14 September 2008

DNA barcoding: A glitch in the system?

ResearchBlogging.orgFollowing up on last week's post about uncovering hidden species using DNA diversity (or "DNA barcoding"), an open-access paper in this week's issue of PNAS demonstrates a potentially significant glitch in the system: mitochondrial pseudogenes.

The original DNA barcoding concept is straightforward, if not uncontroversial - use a standard DNA sequence marker to identify ("barcode") species that might be challenging to ID otherwise, or previously not known as separate species. The proposed standard marker is a mitochondrial gene that codes for the protein cytochrome oxidase I (COI), which varies quite a bit between animal species (though it wouldn't work for plants, whose mitochondrial DNA mutates very rarely). The lab where I work has used COI for a lot of studies in yucca moths, though not barcoding per se.

Photo by fabbio.
One potential problem with barcoding is that sequencing any gene in one species using procedures derived from another species is always a bit risky. DNA sequencing relies on primers, short snippets of DNA that bind to a region near the target gene as part of the reaction that makes lots of copies of that gene for analysis (this is called PCR, for polymerase chain reaction). The easiest way to get sequence data for a new species is to try and use primers from a close relative - if there aren't any mutations at the primer site, they should carry over. But mutation happens, and it can definitely happen at primer sites.
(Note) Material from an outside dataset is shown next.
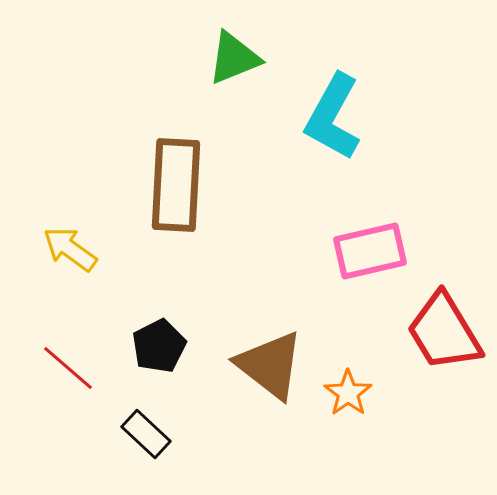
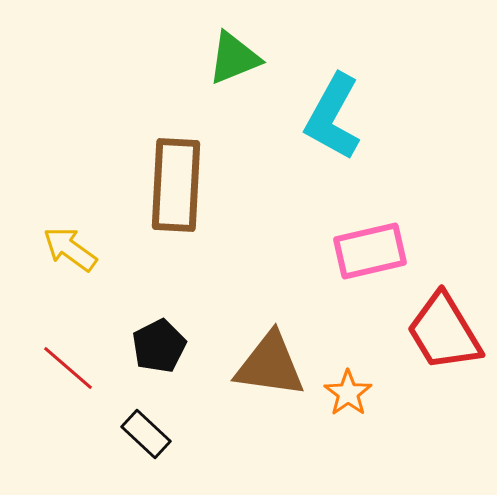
brown triangle: rotated 30 degrees counterclockwise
Primer site mutations are a minor problem compared to pseudogenes, the focus of the new paper by Song et al. Pseudogenes are a result of gene duplication, a mutation in which an extra copy of a gene is accidentally created during DNA replication. Because it's redundant, the extra copy can absorb mutations that destroy its function without harming individuals who carry it. The duplicate is then "junk DNA," free to accumulate mutations - a pseudogene. (Gene duplication is also one way that new proteins and gene functions can evolve - but that's beyond the scope of the present post.) A primer site mutation just means that primers from one species won't work on another, but a pseudogene might still bind to primers. And then you can get sequence data from the pseudogene instead of the target gene.
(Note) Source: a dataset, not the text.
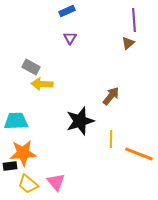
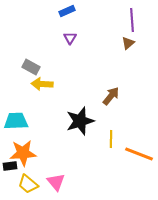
purple line: moved 2 px left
DNA barcoding identifies species based on how many mutations have accumulated since they split from a common ancestor; a pseudogene, which mutates faster, can make two samples look further apart then than they are. So barcoding studies that accidentally use pseudogenes may identify two species where only one exists. Song et al. use data on mitochondrial pseudogenes in insects and crustaceans to argue that pseudogenes are both common and unpredictable. They also perform barcoding on grasshoppers and crustaceans using data "contaminated" with pseudogenes and data without - unsurprisingly, pseudogenes inflated the number of species detected by barcoding. Although Song et al. suggest a few ways to reduce the odds of interference from pseudogenes, they conclude that there is no way to completely eliminate this problem.

Last week's paper by Smith and colleagues showed the importance of species identification for conservationists, ecologists, and evolutionary biologists. This new result suggests that DNA barcoding may not be the best way to identify species.


P.D.N. Hebert, A. Cywinska, S.L. Ball, J.R. deWaard (2003). Biological identifications through DNA barcodes Proc. Royal Society B, 270 (1512), 313-21 DOI: 10.1098/rspb.2002.2218

H. Song, J.E. Buhay, M.F. Whiting, K.A. Crandall (2008). Many species in one: DNA barcoding overestimates the number of species when nuclear mitochondrial pseudogenes are coamplified PNAS, 105 (36), 13486-91 DOI: 10.1073/pnas.0803076105


  1. Would you say that for barcoding and deep DNA analysis several genes/gene segments should be targeted? There are a ton of papers out there that are making assertions (maybe all correct) based on single gene/gene segment analysis, I've always been a bit concerned that this may not be a conservative enough approach. I'm interested in your take, since my knowledge of DNA would fill a thimble right now.

  2. Eric - Honestly, the simplest answer is "it depends." A single gene segment can certainly capture the evolutionary divergence between species, and a lot of perfectly acceptable studies are based on just one gene. (I have a paper in review right now that uses only COI and some nearby regions to estimate a phylogeny.)

    The catch is that what we call a "species" is not the same thing as the patterns of divergence revealed by any single gene. Species can sometimes split so rapidly that their genes can't catch up - you can have very similar genes in what you know to be two different species. There's a whole branch of evolutionary modeling called coalescent theory devoted to dealing with situations when the evolutionary histories of individual genes don't reflect the history of the species carrying those genes.

    Speaking as someone with no direct experience in DNA barcoding, I'd say we almost always get better information about evolutionary histories by looking at multiple genes. But often you don't need more data than you can get from a single gene. The issue with barcoding, I think, is that it tries to develop a "universal" procedure, when the analysis really needs to be tailored to every group of organisms you study.

  3. Thanks, that makes sense to me.